August at-a-glance … materials & handling
NAFEM and allied associations continue to advocate for supply chain relief
The collation of NAFEM, the Association of Home Appliance Manufacturers (AHAM), Air-Conditioning, Heating and Refrigeration Institute (AHRI) and National Electrical Manufacturers Association (NEMA) continues to meet with elected and appointed officials to advocate for relief to supply chain issues caused by tariffs, shipping challenges and other supply chain-related issues facing members. The group met with the House Committee on Science, Space and Technology minority staff Aug. 2 to discuss the semiconductor shortage. And Aug. 3, staff from the associations met with United States Trade Representative (USTR) staff and asked them to lift or review the Section 301 tariffs on imported steel and aluminum.
“The group is now working on a supply chain impact white paper to further articulate the pressures supply chain issues are having on the U.S. manufacturing sector, including jobs,” said NAFEM’s Vice President, Regulatory & Technical Affairs Charlie Souhrada, CFSP.
GAO calls on USTR to fully document tariff-related decisions
The Government Accountability Office’s (GAO) recently completed review of the USTR procedures for making tariff exclusion and extension decisions called on the trade organization to fully document all of its internal procedures for each step in its review process. “Without fully documented internal procedures, USTR lacks reasonable assurance it conducted its reviews consistently. Moreover, documenting them will help USTR to administer any future exclusions and extensions.”

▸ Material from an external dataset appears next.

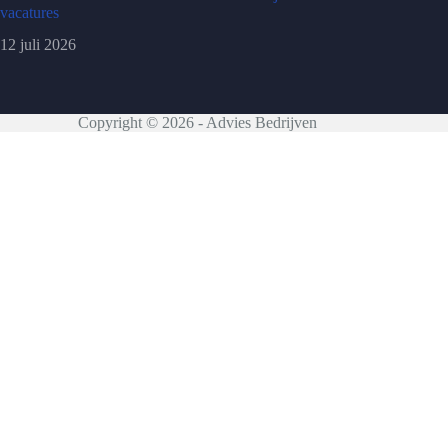
vacatures
12 juli 2026
Copyright © 2026 - Advies Bedrijven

In its review, GAO also identified USTR’s primary reasons for denying Section 301 exclusion requests.
USTR’s Primary Reasons for Denying Exclusion Requests for Section 301 Tariffs on Products from China, 2018-2020
Xinjiang supply chain concerns continue
On July 13, 2021, the U.S. Departments of State, Treasury, Commerce, Labor and Homeland Security, along with the USTR, issued an updated Xinjiang Supply Chain Business Advisory highlighting the heightened risks for businesses with supply chain and investment links to Xinjiang. “The People’s Republic of China government continues its horrific abuses in the Xinjiang Uyghur Autonomous Region and elsewhere in China, targeting Uyghurs, ethnic Kazakhs, and ethnic Kyrgyz, who are predominantly Muslim, and members of other ethnic and religious minority groups. Given the severity and extent of these abuses, businesses and individuals that do not exit supply chains, ventures and/or investments connected to Xinjiang could run a high risk of violating U.S. law.”
One day later, the Senate unanimously passed the Uyghur Forced Labor Prevention Act to ban the import of products from China’s Xinjiang region. The House of Representatives passed a similar bill in 2020. It still needs to act on the more recent Senate bill.
“These actions point to the continued necessity to thoroughly know your supply chain,” said Nicholas Galbraith, NAFEM legal counsel, Barnes & Thornburg. “Consider audits, certifications and ongoing training of both suppliers and your internal teams, particularly in China.”
Business leaders back vaccination of port workers to prevent COVID outbreak
Quarterly, the 45-member Advisory Committee on Supply Chain Competitiveness meets to advise the U.S. Secretary of Commerce on national freight infrastructure and freight policy issues to support U.S. supply chain and export competitiveness. This group, comprised of business leaders from multiple sectors, is chartered to “support U.S. export growth and national economic competitiveness, encourage innovation, facilitate the movement of goods, and improve the competitiveness of U.S. supply chains for goods and services in the domestic and global economy.”
The Committee’s most recent recommendation stressed the importance of “ensuring that the front-line workers that serve America’s ports of entry are fully vaccinated against COVID. As American companies quickly replenish their inventories to meet renewed consumer demand, cargo volumes are reaching record levels at our land, sea and airports. Any surge of COVID infection in our port of entry workforce could potentially cripple the flow of commerce and compound the severe delays and costs that this congestion is already imposing on our supply chains and consumers.”